In [33]:
import pandas as pd
import numpy as np

# Say we have a dataframe with lots of cars:
(or other values you want) The data we have about each entry is the brand, price and power. Though we're missing some entries about power.

In [34]:
autos = pd.read_csv('ebay_cars_power.csv',index_col=0)
autos

Unnamed: 0,brand,price,power
0,peugeot,5000.0,158
1,bmw,8500.0,286
2,volkswagen,8990.0,102
3,smart,4350.0,71
4,ford,1350.0,0
...,...,...,...
49995,audi,24900.0,239
49996,opel,1980.0,75
49997,fiat,13200.0,69
49998,audi,22900.0,150


In [35]:
len(autos[autos['power']==0])

3623

The dataset has 43626 rows and 3623 rows are missing the power value. We can fill the missing entries using the average power value for the whole dataset... But we know that an average Fiat or Smart won't have the same amount of power as the average Porsche or Mercedes. It's better to fill in the missing values with average power values for their brand.

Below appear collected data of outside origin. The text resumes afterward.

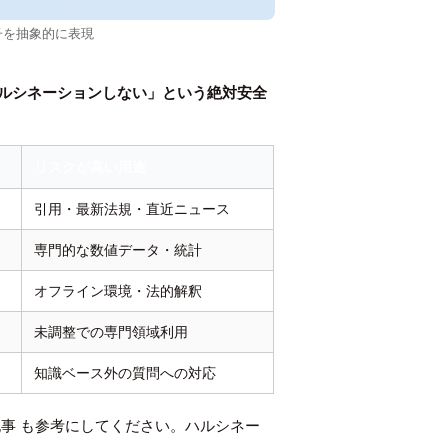
子を抽象的に表現
ルシネーションしない」という絶対安全
リスクが高い用途
引用・最新法規・直近ニュース
専門的な数値データ・統計
オフライン環境・法的解釈
未調整での専門領域利用
知識ベース外の質問への対応
記事
も参考にしてください。ハルシネー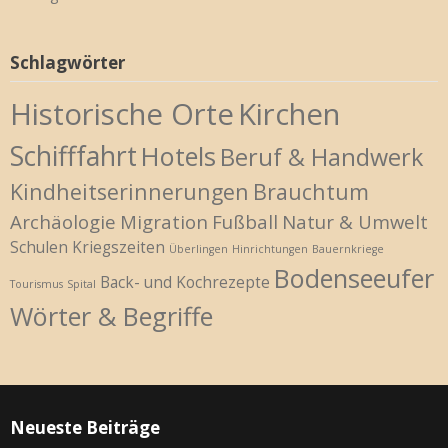
Schlagwörter
Historische Orte
Kirchen
Schifffahrt
Hotels
Beruf & Handwerk
Kindheitserinnerungen
Brauchtum
Archäologie
Migration
Fußball
Natur & Umwelt
Schulen
Kriegszeiten
Überlingen
Hinrichtungen
Bauernkriege
Bodenseeufer
Back- und Kochrezepte
Tourismus
Spital
Wörter & Begriffe
Neueste Beiträge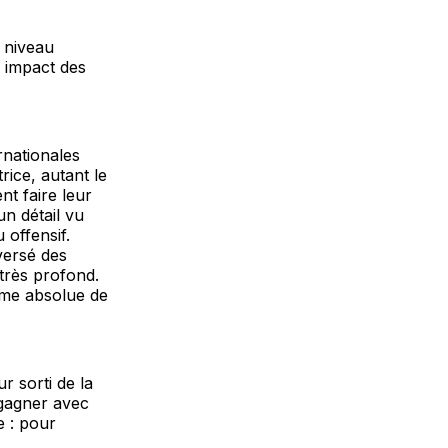
 niveau
l impact des
rnationales
rice, autant le
nt faire leur
n détail vu
 offensif.
nversé des
très profond.
rme absolue de
r sorti de la
 gagner avec
e : pour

# Sidenote: average power, before we mingle with power

In [36]:
autos['power'].mean()

118.82900105441709

# Solution
Lets create a list of all the brands, then loop over it.

In [37]:
# Create a list of all the brands:
brand_names =  autos["brand"].unique()
# Loop over every brand in the list:
for car in brand_names:
    # For every unique brand: create a mask  & calculate an average power
    mask_car = (autos['power'] == 0) & (autos['brand'] == car)
    mean_power = autos[(autos['brand'] == car) & (autos['power'] != 0)]['power'].mean()
    # Apply the mask:
    autos['power'] = autos['power'].mask(mask_car, mean_power)

In [38]:
len(autos[autos['power']==0])

0

# Obviously the power average for the whole dataset went up:

In [39]:
autos['power'].mean()

129.15194458438143

# Voila
Now you can do the same with any categories and values to fill.